• _Stored data_
--------------------------------
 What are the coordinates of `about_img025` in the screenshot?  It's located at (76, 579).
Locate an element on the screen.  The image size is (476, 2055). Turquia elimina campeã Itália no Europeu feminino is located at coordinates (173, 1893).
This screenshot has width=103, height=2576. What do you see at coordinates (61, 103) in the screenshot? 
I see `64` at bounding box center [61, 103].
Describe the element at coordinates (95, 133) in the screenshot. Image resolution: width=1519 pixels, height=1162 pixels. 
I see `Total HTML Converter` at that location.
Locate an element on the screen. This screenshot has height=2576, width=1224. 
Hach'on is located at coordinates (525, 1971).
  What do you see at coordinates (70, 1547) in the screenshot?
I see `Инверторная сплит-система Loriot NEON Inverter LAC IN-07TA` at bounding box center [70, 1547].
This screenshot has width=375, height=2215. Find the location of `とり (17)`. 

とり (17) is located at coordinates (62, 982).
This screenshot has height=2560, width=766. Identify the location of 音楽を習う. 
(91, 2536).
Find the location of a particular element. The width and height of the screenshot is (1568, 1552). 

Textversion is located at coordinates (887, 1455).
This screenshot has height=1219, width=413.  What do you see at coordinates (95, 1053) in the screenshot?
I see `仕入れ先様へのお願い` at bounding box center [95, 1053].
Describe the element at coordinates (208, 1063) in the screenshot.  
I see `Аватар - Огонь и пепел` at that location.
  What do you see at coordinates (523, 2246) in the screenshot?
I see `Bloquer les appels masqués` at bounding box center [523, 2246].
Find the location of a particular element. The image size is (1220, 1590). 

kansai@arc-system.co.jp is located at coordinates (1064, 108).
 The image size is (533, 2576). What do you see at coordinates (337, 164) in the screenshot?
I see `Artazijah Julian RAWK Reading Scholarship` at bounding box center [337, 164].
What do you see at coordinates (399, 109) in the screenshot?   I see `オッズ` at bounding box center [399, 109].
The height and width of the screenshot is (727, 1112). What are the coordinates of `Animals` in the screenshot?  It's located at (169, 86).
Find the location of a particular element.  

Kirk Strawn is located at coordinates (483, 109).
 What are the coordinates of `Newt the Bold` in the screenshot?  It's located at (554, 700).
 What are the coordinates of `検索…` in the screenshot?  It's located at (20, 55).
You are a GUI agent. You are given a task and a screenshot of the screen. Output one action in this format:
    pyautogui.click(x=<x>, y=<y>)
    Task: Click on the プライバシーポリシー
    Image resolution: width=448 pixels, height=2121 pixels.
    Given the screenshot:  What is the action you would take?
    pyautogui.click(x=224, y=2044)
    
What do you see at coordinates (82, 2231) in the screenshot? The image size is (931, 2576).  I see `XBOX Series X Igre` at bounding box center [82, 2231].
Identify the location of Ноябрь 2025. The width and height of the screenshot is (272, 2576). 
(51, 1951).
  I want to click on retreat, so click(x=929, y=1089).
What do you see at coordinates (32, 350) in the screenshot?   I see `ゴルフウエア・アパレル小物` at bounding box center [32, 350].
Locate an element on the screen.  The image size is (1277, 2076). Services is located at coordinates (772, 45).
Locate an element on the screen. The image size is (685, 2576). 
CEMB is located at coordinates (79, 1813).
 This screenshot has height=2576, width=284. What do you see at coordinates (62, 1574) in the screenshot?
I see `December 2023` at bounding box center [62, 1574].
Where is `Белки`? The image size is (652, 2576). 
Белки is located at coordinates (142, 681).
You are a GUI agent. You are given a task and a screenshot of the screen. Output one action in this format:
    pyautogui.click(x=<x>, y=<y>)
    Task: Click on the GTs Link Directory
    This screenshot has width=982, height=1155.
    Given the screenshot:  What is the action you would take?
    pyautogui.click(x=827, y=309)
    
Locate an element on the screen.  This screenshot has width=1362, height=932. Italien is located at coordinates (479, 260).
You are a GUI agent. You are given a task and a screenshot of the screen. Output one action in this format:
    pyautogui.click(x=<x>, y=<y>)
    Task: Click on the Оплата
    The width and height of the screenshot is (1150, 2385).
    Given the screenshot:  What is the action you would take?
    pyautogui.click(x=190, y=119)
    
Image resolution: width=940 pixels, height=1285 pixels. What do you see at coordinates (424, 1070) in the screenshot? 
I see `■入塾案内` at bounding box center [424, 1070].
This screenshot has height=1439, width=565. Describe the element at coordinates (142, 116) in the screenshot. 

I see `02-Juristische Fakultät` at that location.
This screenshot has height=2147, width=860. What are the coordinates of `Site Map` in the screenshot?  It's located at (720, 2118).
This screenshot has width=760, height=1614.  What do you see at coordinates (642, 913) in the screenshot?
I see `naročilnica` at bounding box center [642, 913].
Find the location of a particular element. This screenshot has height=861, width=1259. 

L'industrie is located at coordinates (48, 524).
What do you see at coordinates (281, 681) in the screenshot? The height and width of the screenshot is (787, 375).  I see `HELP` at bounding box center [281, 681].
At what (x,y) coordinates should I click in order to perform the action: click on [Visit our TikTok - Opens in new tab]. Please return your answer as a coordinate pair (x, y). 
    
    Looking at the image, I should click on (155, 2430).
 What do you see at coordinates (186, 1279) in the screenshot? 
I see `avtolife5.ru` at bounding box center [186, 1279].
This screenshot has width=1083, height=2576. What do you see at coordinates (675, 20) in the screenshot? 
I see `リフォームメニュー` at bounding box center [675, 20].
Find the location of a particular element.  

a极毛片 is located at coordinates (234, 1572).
--------------------------------
• _Task details_
Every single record must be transcribed exactly as it stands.

• _Answer box_
 What are the coordinates of `about_img025` in the screenshot?  It's located at (76, 579).
Locate an element on the screen.  The image size is (476, 2055). Turquia elimina campeã Itália no Europeu feminino is located at coordinates (173, 1893).
This screenshot has width=103, height=2576. What do you see at coordinates (61, 103) in the screenshot? 
I see `64` at bounding box center [61, 103].
Describe the element at coordinates (95, 133) in the screenshot. Image resolution: width=1519 pixels, height=1162 pixels. 
I see `Total HTML Converter` at that location.
Locate an element on the screen. This screenshot has height=2576, width=1224. 
Hach'on is located at coordinates (525, 1971).
  What do you see at coordinates (70, 1547) in the screenshot?
I see `Инверторная сплит-система Loriot NEON Inverter LAC IN-07TA` at bounding box center [70, 1547].
This screenshot has width=375, height=2215. Find the location of `とり (17)`. 

とり (17) is located at coordinates (62, 982).
This screenshot has height=2560, width=766. Identify the location of 音楽を習う. 
(91, 2536).
Find the location of a particular element. The width and height of the screenshot is (1568, 1552). 

Textversion is located at coordinates (887, 1455).
This screenshot has height=1219, width=413.  What do you see at coordinates (95, 1053) in the screenshot?
I see `仕入れ先様へのお願い` at bounding box center [95, 1053].
Describe the element at coordinates (208, 1063) in the screenshot.  
I see `Аватар - Огонь и пепел` at that location.
  What do you see at coordinates (523, 2246) in the screenshot?
I see `Bloquer les appels masqués` at bounding box center [523, 2246].
Find the location of a particular element. The image size is (1220, 1590). 

kansai@arc-system.co.jp is located at coordinates (1064, 108).
 The image size is (533, 2576). What do you see at coordinates (337, 164) in the screenshot?
I see `Artazijah Julian RAWK Reading Scholarship` at bounding box center [337, 164].
What do you see at coordinates (399, 109) in the screenshot?   I see `オッズ` at bounding box center [399, 109].
The height and width of the screenshot is (727, 1112). What are the coordinates of `Animals` in the screenshot?  It's located at (169, 86).
Find the location of a particular element.  

Kirk Strawn is located at coordinates (483, 109).
 What are the coordinates of `Newt the Bold` in the screenshot?  It's located at (554, 700).
 What are the coordinates of `検索…` in the screenshot?  It's located at (20, 55).
You are a GUI agent. You are given a task and a screenshot of the screen. Output one action in this format:
    pyautogui.click(x=<x>, y=<y>)
    Task: Click on the プライバシーポリシー
    Image resolution: width=448 pixels, height=2121 pixels.
    Given the screenshot:  What is the action you would take?
    pyautogui.click(x=224, y=2044)
    
What do you see at coordinates (82, 2231) in the screenshot? The image size is (931, 2576).  I see `XBOX Series X Igre` at bounding box center [82, 2231].
Identify the location of Ноябрь 2025. The width and height of the screenshot is (272, 2576). 
(51, 1951).
  I want to click on retreat, so click(x=929, y=1089).
What do you see at coordinates (32, 350) in the screenshot?   I see `ゴルフウエア・アパレル小物` at bounding box center [32, 350].
Locate an element on the screen.  The image size is (1277, 2076). Services is located at coordinates (772, 45).
Locate an element on the screen. The image size is (685, 2576). 
CEMB is located at coordinates (79, 1813).
 This screenshot has height=2576, width=284. What do you see at coordinates (62, 1574) in the screenshot?
I see `December 2023` at bounding box center [62, 1574].
Where is `Белки`? The image size is (652, 2576). 
Белки is located at coordinates (142, 681).
You are a GUI agent. You are given a task and a screenshot of the screen. Output one action in this format:
    pyautogui.click(x=<x>, y=<y>)
    Task: Click on the GTs Link Directory
    This screenshot has width=982, height=1155.
    Given the screenshot:  What is the action you would take?
    pyautogui.click(x=827, y=309)
    
Locate an element on the screen.  This screenshot has width=1362, height=932. Italien is located at coordinates (479, 260).
You are a GUI agent. You are given a task and a screenshot of the screen. Output one action in this format:
    pyautogui.click(x=<x>, y=<y>)
    Task: Click on the Оплата
    The width and height of the screenshot is (1150, 2385).
    Given the screenshot:  What is the action you would take?
    pyautogui.click(x=190, y=119)
    
Image resolution: width=940 pixels, height=1285 pixels. What do you see at coordinates (424, 1070) in the screenshot? 
I see `■入塾案内` at bounding box center [424, 1070].
This screenshot has height=1439, width=565. Describe the element at coordinates (142, 116) in the screenshot. 

I see `02-Juristische Fakultät` at that location.
This screenshot has height=2147, width=860. What are the coordinates of `Site Map` in the screenshot?  It's located at (720, 2118).
This screenshot has width=760, height=1614.  What do you see at coordinates (642, 913) in the screenshot?
I see `naročilnica` at bounding box center [642, 913].
Find the location of a particular element. This screenshot has height=861, width=1259. 

L'industrie is located at coordinates (48, 524).
What do you see at coordinates (281, 681) in the screenshot? The height and width of the screenshot is (787, 375).  I see `HELP` at bounding box center [281, 681].
At what (x,y) coordinates should I click in order to perform the action: click on [Visit our TikTok - Opens in new tab]. Please return your answer as a coordinate pair (x, y). 
    
    Looking at the image, I should click on (155, 2430).
 What do you see at coordinates (186, 1279) in the screenshot? 
I see `avtolife5.ru` at bounding box center [186, 1279].
This screenshot has width=1083, height=2576. What do you see at coordinates (675, 20) in the screenshot? 
I see `リフォームメニュー` at bounding box center [675, 20].
Find the location of a particular element.  

a极毛片 is located at coordinates (234, 1572).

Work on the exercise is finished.